As a software engineer that spends a significant amount of time reading papers and building AI systems in a professional setting, I somewhat agree with you here but also disagree to a very large extent.
A general purpose approach is going to have these issues but a finely tuned model will get you significantly closer. It's akin to an off-the-shelf LLM being compared to a cluster of RAG deployments with tuned prompts sitting in front of an LLM gateway using up-to-date models. The more direct you become the greater the benchmark scores rise and the lower hallucinations you have.
The entire goal as of right now, from essentially all leaders in the field, is frictionless systems. If I'm a senior partner at a hedge fund and I want to know the quality of todays ingested data, that currently requires a team of engineers building an ingestion pipeline and building some form of anomaly detection or immutable validation infrastructure. It has to be built, tested, deployed, and maintained. The goal, if they had their way, is that the senior partner in this instance would instead query some agent to test today's data for anomalies. The agent would then unpack the request, build and validate the process, run the data through the pipeline, then return the results before breaking it all down - requiring significantly smaller teams that can scale extensively and removing barriers of entry caused by knowledge of working tools.
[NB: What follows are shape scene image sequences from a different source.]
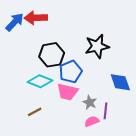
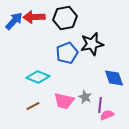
black hexagon: (52, 55) -> (65, 18), moved
blue pentagon: (71, 72) -> (67, 53), moved
pink trapezoid: (67, 92) -> (64, 101), moved
pink semicircle: (92, 121) -> (107, 115), moved

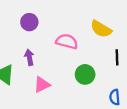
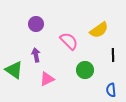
yellow semicircle: (101, 29) -> (99, 30), turned -66
pink semicircle: (67, 41) -> (69, 41), turned 30

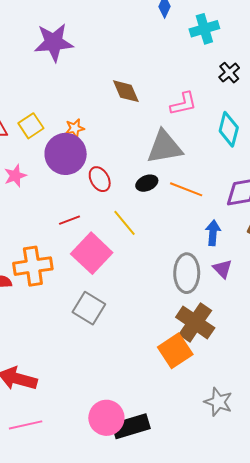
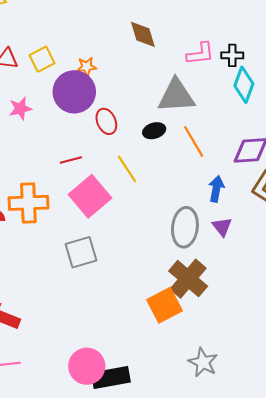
black cross: (229, 73) -> (232, 55), moved, turned 35
orange line: (186, 189) -> (194, 141), turned 32
gray square: (89, 308) -> (81, 252), turned 36

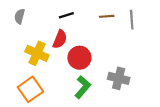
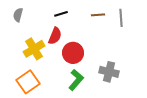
yellow cross: (37, 53) -> (34, 49), turned 35

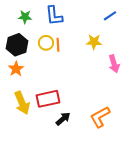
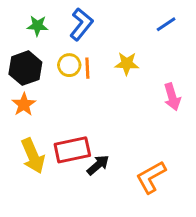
blue L-shape: (54, 16) -> (81, 24), turned -135
yellow star: (94, 42) -> (127, 64), moved
black arrow: (63, 119) -> (98, 165), moved

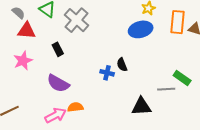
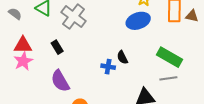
red triangle: (27, 31) -> (23, 45), moved
green rectangle: (182, 78) -> (170, 57), moved, size x1.4
purple semicircle: (58, 83) -> (60, 81), turned 35

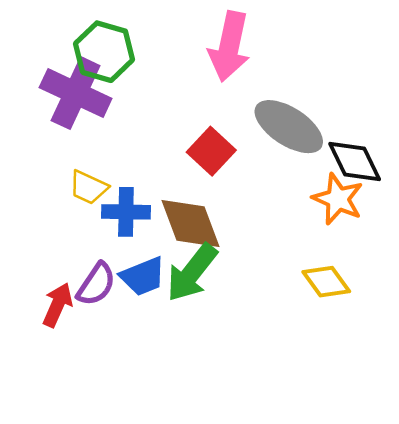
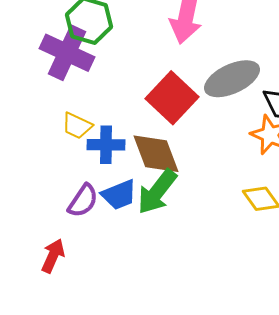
gray ellipse: (289, 127) -> (232, 79), turned -58
red square: (211, 151) -> (172, 98), size x1.4
red arrow: (58, 305) -> (53, 256), moved

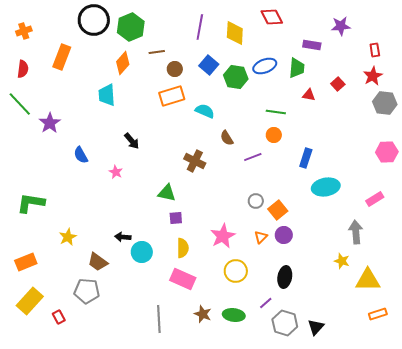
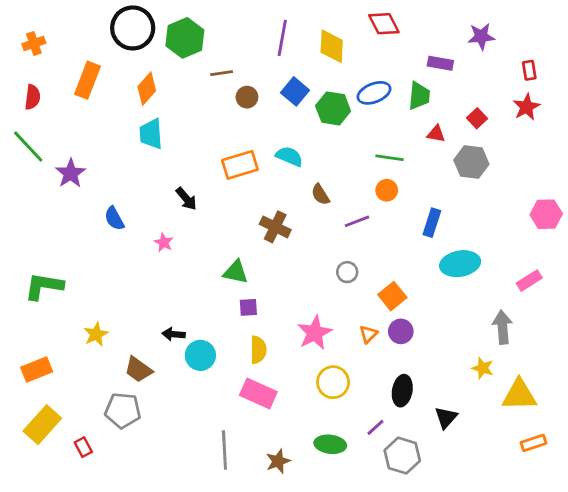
orange diamond: (123, 63) -> (147, 89), moved
orange rectangle: (172, 96) -> (240, 165), moved
gray hexagon: (385, 103) -> (471, 162), moved
gray circle: (256, 201) -> (347, 272), moved
brown star: (203, 314) -> (278, 461), moved, turned 30
black triangle: (316, 327) -> (446, 417), moved

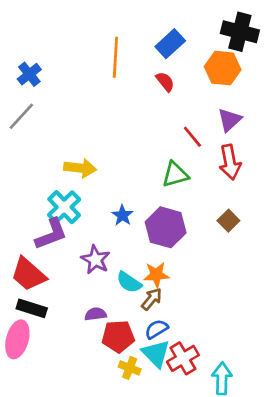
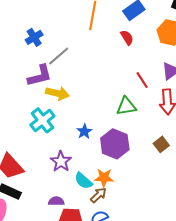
blue cross: (29, 74) -> (34, 37), moved
gray line: (21, 116) -> (59, 56), moved
purple L-shape: (51, 234) -> (40, 76), moved

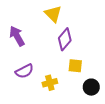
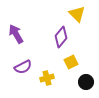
yellow triangle: (53, 14) -> (77, 14), moved
yellow square: (75, 66) -> (71, 62), turned -32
That process is what you are starting to see unfold across the board and not only has outstanding utility but also real world impact that is both positive and negative.
Of course there are tools such as v0 by Varcel, as well as all the other off-the-shelf tuned models, but you are starting to see tools such as https://makereal.tldraw.com/ which is simply a prompt generator. If I pass in the following horrible annotated sketch, it will produce the code to generate a web cam app that takes a photo and saves it locally on my machine.
Of course this is an extremely basic example that a child could do if they desired and the mackerel isn't an actual product. But this process of offloading work to AI systems and agents is burning like wildfire through corporations in an attempt to remove the friction of having to be knowledgeable on certain subjects, tools, frameworks, etc. You are seeing the above example working with significantly more complex systems. To use your discussion, if someone asks an agent to edit a photo, it would connect to an agent, build up the tooling using an Adobe API, adjust it to fit the requirements, and produce an output without the user ever having to touch a tool.
What I agree on is there is a ton of overhyped bullshit being pushed around and funded by private equity as everyone wants a piece of the next big thing. But don't let the noise blind you from real utility and growth that is actually happening.
Take the ARC-AGI test for example as it's become a de facto gold standard for benchmarking which tests the models ability to learn new skills on the fly - ie. not looking at a backlog of training data but trying to reason its way into novel solutions. The percentage representing its ability to accurately solve the benchmark. For reference a human with prior knowledge of the subject hits roughly 85% with the test inputs.
Here is the timeline of benchmark scores:
- GPT2 (2019): 0%
- GPT3 (2020): 0%
- GPT4 (2023): ~2%
- GPT40 (2024): ~5%
- GPT O1 preview (2024): ~21%
- GPT O1 High (2024): ~32%
- GPT 01 PRO (2024): ~50%
- GPT 03 Tuned Low (2024): 76%
- GPT 03 Tuned High (2024): 87%
So between 2019 and 2024, we saw the benchmark score rise by 5%. Then in the year 2024 alone, it jumped from 21% to 87%, with GPT 03 Tuned High producing greater accuracy than a human.
The tools you are talking about are likely using one of GPT3 or GPT4. So for that, I agree with you. But when you combine the growth of accuracy and reasoning with the tools mentioned above you start to unpack what's actually happening beyond the bullshit hype. Whenever someone suggests they don't take it serious, I assume they are simply exposed to off-the-shelf tools using shit like GPT3 and 4.